5 Looking into the future
Throughout the course you have been considering the issues around the lottery of birth in a variety of ways, drawing on a range of disciplines.
When sociologists talk to demographers, and both talk with economists, political scientists and human geographers, they can begin to join the dots. Different questions and different answers can emerge.
Find media coverage of a particular political, socio-cultural or scientific change or breakthrough that is directly related to inequality. This could be gender, disability, income, wealth, or geographical inequality.
As an example, watch Hans Rosling explain how the washing machine helped to push back gender inequality.
Now, using your own example, consider the three questions below and write between 300 and 600 words explaining your answers.
- Describe the issue (include link to the news story) and explain why you have chosen that example.
- Why is this important to the lottery of birth?
- What might this mean for the lottery of birth in your country?
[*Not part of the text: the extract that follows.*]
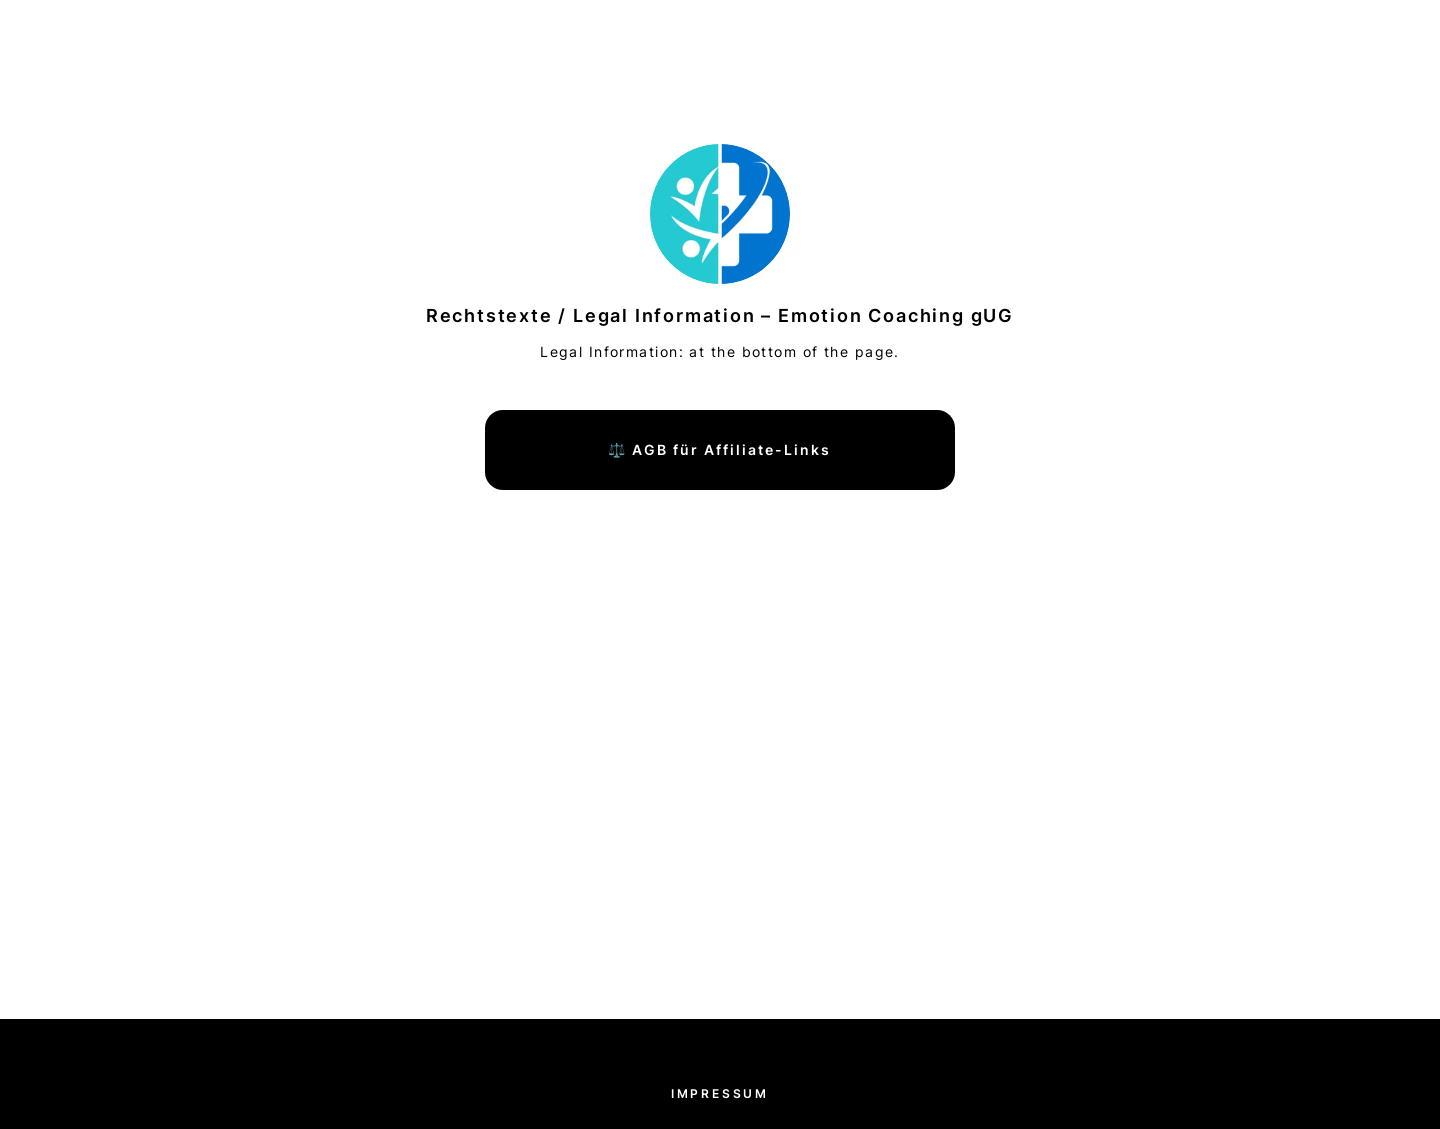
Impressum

Remember that the phrase ‘lottery of birth’ is used to mean that how, when and where you are born, grow up and live is profoundly and widely unequal and that these inequalities will shape your whole life. The important thing here is that the change or breakthrough is new and/or significant in some way.
The issues that you could discuss include:
- an underlying demographic transition and the issues this will give rise to
- the economic forces that will alter inequalities, for better or worse
- social cultural changes that will address inequalities
- the (lack of) political will to tackle inequalities both within and across nations.
The aim of this activity was to help you to put into action some of what you’ve learned throughout the course. Looking for new developments and assessing their ability to affect change in a country or in the world is important in learning about the lottery of birth. You’ll have used critical analysis, a skill which will help you in any further study.